» **Exercise requirements**
Copy out every record that follows, word for word.

» **Extracted entries**
-- Opening Marker --

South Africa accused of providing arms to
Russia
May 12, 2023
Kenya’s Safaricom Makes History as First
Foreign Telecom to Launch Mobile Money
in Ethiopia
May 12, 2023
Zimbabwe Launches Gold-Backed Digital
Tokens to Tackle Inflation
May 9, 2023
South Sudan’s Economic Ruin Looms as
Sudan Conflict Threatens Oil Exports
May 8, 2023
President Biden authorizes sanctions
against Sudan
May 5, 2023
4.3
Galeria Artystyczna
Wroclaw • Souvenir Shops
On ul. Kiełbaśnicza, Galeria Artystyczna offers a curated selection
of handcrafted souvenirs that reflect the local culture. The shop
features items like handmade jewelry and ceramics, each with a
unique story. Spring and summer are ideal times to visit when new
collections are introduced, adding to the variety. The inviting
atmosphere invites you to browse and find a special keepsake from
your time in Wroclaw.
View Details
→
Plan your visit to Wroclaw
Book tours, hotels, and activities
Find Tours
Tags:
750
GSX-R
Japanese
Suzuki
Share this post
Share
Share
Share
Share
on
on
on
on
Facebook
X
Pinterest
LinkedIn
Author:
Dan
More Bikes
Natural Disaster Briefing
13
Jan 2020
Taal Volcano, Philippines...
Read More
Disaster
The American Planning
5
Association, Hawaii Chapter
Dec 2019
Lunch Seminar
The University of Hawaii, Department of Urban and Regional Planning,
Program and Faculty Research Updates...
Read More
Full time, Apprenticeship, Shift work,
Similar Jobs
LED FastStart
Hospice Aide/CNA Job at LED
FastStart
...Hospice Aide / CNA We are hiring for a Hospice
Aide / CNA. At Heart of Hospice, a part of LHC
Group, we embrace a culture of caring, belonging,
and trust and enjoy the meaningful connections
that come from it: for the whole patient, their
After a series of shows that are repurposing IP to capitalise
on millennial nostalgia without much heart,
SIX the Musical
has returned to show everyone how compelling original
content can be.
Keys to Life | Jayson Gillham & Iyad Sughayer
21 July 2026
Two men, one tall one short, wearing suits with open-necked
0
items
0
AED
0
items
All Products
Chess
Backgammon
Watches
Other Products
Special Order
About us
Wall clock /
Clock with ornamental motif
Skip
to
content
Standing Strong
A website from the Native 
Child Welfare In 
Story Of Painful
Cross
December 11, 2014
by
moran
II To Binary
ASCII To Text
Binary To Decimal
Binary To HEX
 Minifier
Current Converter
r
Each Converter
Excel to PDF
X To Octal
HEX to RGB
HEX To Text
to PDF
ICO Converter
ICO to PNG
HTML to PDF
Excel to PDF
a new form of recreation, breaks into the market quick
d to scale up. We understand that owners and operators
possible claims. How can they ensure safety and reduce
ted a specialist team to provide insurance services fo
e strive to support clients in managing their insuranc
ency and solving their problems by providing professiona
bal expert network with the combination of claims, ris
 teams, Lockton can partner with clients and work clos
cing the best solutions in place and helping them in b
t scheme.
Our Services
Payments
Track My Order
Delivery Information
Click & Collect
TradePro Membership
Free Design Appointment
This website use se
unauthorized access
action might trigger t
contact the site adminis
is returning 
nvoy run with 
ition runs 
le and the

-- Closing Marker --

» **Response to the task**
South Africa accused of providing arms to
Russia
May 12, 2023
Kenya’s Safaricom Makes History as First
Foreign Telecom to Launch Mobile Money
in Ethiopia
May 12, 2023
Zimbabwe Launches Gold-Backed Digital
Tokens to Tackle Inflation
May 9, 2023
South Sudan’s Economic Ruin Looms as
Sudan Conflict Threatens Oil Exports
May 8, 2023
President Biden authorizes sanctions
against Sudan
May 5, 2023
4.3
Galeria Artystyczna
Wroclaw • Souvenir Shops
On ul. Kiełbaśnicza, Galeria Artystyczna offers a curated selection
of handcrafted souvenirs that reflect the local culture. The shop
features items like handmade jewelry and ceramics, each with a
unique story. Spring and summer are ideal times to visit when new
collections are introduced, adding to the variety. The inviting
atmosphere invites you to browse and find a special keepsake from
your time in Wroclaw.
View Details
→
Plan your visit to Wroclaw
Book tours, hotels, and activities
Find Tours
Tags:
750
GSX-R
Japanese
Suzuki
Share this post
Share
Share
Share
Share
on
on
on
on
Facebook
X
Pinterest
LinkedIn
Author:
Dan
More Bikes
Natural Disaster Briefing
13
Jan 2020
Taal Volcano, Philippines...
Read More
Disaster
The American Planning
5
Association, Hawaii Chapter
Dec 2019
Lunch Seminar
The University of Hawaii, Department of Urban and Regional Planning,
Program and Faculty Research Updates...
Read More
Full time, Apprenticeship, Shift work,
Similar Jobs
LED FastStart
Hospice Aide/CNA Job at LED
FastStart
...Hospice Aide / CNA We are hiring for a Hospice
Aide / CNA. At Heart of Hospice, a part of LHC
Group, we embrace a culture of caring, belonging,
and trust and enjoy the meaningful connections
that come from it: for the whole patient, their
After a series of shows that are repurposing IP to capitalise
on millennial nostalgia without much heart,
SIX the Musical
has returned to show everyone how compelling original
content can be.
Keys to Life | Jayson Gillham & Iyad Sughayer
21 July 2026
Two men, one tall one short, wearing suits with open-necked
0
items
0
AED
0
items
All Products
Chess
Backgammon
Watches
Other Products
Special Order
About us
Wall clock /
Clock with ornamental motif
Skip
to
content
Standing Strong
A website from the Native 
Child Welfare In 
Story Of Painful
Cross
December 11, 2014
by
moran
II To Binary
ASCII To Text
Binary To Decimal
Binary To HEX
 Minifier
Current Converter
r
Each Converter
Excel to PDF
X To Octal
HEX to RGB
HEX To Text
to PDF
ICO Converter
ICO to PNG
HTML to PDF
Excel to PDF
a new form of recreation, breaks into the market quick
d to scale up. We understand that owners and operators
possible claims. How can they ensure safety and reduce
ted a specialist team to provide insurance services fo
e strive to support clients in managing their insuranc
ency and solving their problems by providing professiona
bal expert network with the combination of claims, ris
 teams, Lockton can partner with clients and work clos
cing the best solutions in place and helping them in b
t scheme.
Our Services
Payments
Track My Order
Delivery Information
Click & Collect
TradePro Membership
Free Design Appointment
This website use se
unauthorized access
action might trigger t
contact the site adminis
is returning 
nvoy run with 
ition runs 
le and the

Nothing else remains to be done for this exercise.